In the book he describes how train driver Dan Gregory saw the tunnel collapse shortly before he was due to enter it on June 7, 2005. And a good deal of the rest of the book deals with how the management team dealt with the physical and financial repercussions of that event — which illustrates just how unpredictable running a railway can be, even when you have one of the best teams in the country on board.

It finishes with contributions from various people involved with the railway’s success from the earliest days, including, of course, a chapter from Adrian Shooter.

In it, he describes his work as a British Railways carriage and wagon inspector.

He writes: “I discovered in those days that Chiltern was always a piece of forgotten railway. It had been the Great Central Railway, but had then been taken over by the London and North Eastern Railway (LNER). However the LNER didn’t really want it, as it had more important railways running out of King’s Cross and Liverpool Street.

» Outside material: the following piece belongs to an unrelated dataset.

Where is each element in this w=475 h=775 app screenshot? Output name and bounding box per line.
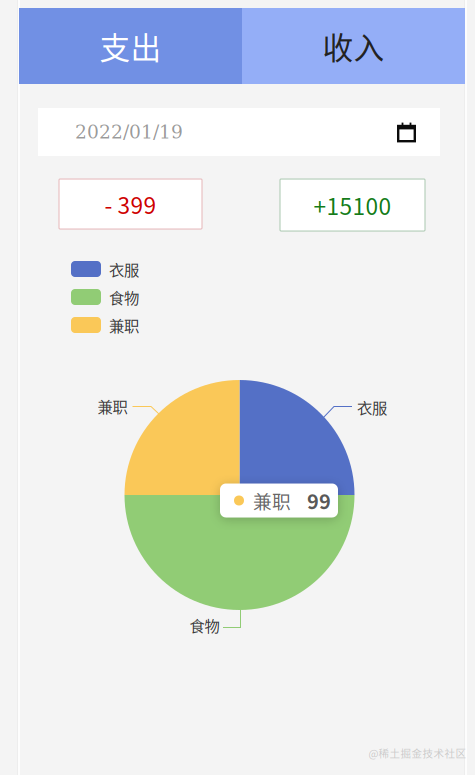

“It then became Western region, but the Western region didn’t really want it because it went to Paddington. When I took it over it had become London Midland Region ,but London Midland Region then, as now, was always focused on the West Coast Main Line, and when they had a few spare minutes they would think about the Midland Main Line out of St Pancras.

“That left absolutely nothing for Marylebone .”

He adds: “I saw the opportunity to take a railway away from the sterile yoke of a nationalised industry.”

So now he runs a real railway as he always wanted to do. He also has his own private railway on which to run his precious Darjeeling Himalayan steam locomotive.